Dass Abhängigkeiten gleichzeitig Aktivposten in den wirtschaftlichen Aussenbeziehungen eines Landes darstellen, wurde 1913 noch pointierter als bei Jöhr durch den Wirtschaftshistoriker und Sekretär der Basler Handelskammer, Traugott Geering, geäussert.
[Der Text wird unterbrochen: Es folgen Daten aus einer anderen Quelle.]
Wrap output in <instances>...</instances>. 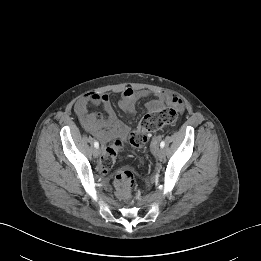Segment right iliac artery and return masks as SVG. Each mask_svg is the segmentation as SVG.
<instances>
[{"label":"right iliac artery","instance_id":"obj_1","mask_svg":"<svg viewBox=\"0 0 261 261\" xmlns=\"http://www.w3.org/2000/svg\"><path fill=\"white\" fill-rule=\"evenodd\" d=\"M94 147L99 148V143L97 141L94 142Z\"/></svg>","mask_w":261,"mask_h":261}]
</instances>
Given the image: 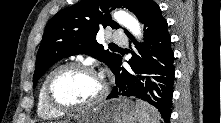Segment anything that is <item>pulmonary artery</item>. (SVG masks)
<instances>
[{"label":"pulmonary artery","instance_id":"e3ab8cb5","mask_svg":"<svg viewBox=\"0 0 221 123\" xmlns=\"http://www.w3.org/2000/svg\"><path fill=\"white\" fill-rule=\"evenodd\" d=\"M111 40L116 43H125L127 37L122 31L117 30L111 34Z\"/></svg>","mask_w":221,"mask_h":123}]
</instances>
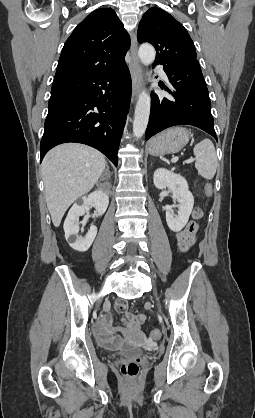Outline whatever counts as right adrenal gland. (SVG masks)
I'll use <instances>...</instances> for the list:
<instances>
[{"mask_svg": "<svg viewBox=\"0 0 255 418\" xmlns=\"http://www.w3.org/2000/svg\"><path fill=\"white\" fill-rule=\"evenodd\" d=\"M104 175H106V179H108V178H110V175H111V173H110V171H109V166L108 165H106V169H105V171H104V174L102 175V178H101V180H104Z\"/></svg>", "mask_w": 255, "mask_h": 418, "instance_id": "1", "label": "right adrenal gland"}]
</instances>
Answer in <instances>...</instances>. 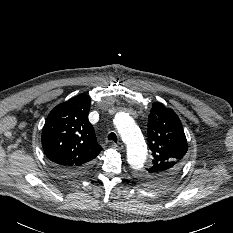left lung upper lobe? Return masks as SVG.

In einer Analyse der «Exportstruktur der schweizerischen Volkswirtschaft» schilderte dieser die Schweiz als pionierhaften modernen Industriestaat mit «gewaltiger Exportleistung». Seine Aussenwirtschaft ermögliche es dem Land, «das Erwerbsleben […] weit über das Mass der natürlich gegebenen Produktionsbedingungen […] hinaus» zu erweitern und «für Hunderttausende Arbeit und Erwerb im Lande» zu schaffen, «die sonst keinen Platz bei uns hätten». So hat zum Beispiel die Uhrenindustrie – gemessen am kleinen Landesbedarf – «eine fünfzigmal grössere Produktion für den Weltmarkt aufgebaut».30 Geering sah in solchen wirtschaftlichen Verflechtungen eine «innere Notwendigkeit für jedes halbwegs zivilisierte Volk»; in «einem so kleinen Kulturstaate wie die Schweiz» wären sie «am allerwenigsten zu vermeiden».31 Mit seiner «kräftigen, schöpferischen industriellen Initiative» erschliesse sich das Land «das unendliche Wirkungsfeld des Weltmarktes».32 Tatsächlich werde die Schweiz «durch die […] enge Verkettung mit dem Weltmarkt vom Ausland abhängig». Dieser Sachverhalt sei jedoch auch eine Stärke, denn «mit diesen Exporten machen wir […] das Ausland unserer Volkswirtschaft in dem denkbar stärksten Masse tributär».33 Die «Unentbehrlichkeit unserer Exportproduktion für das Ausland» ermögliche es der Schweiz im Gegenzug, «das Brotkorn in der Hauptsache» zu importieren.34 Aufgrund dieses «industriellen Machtbestandes» dürfe das Land optimistisch in die Zukunft blicken.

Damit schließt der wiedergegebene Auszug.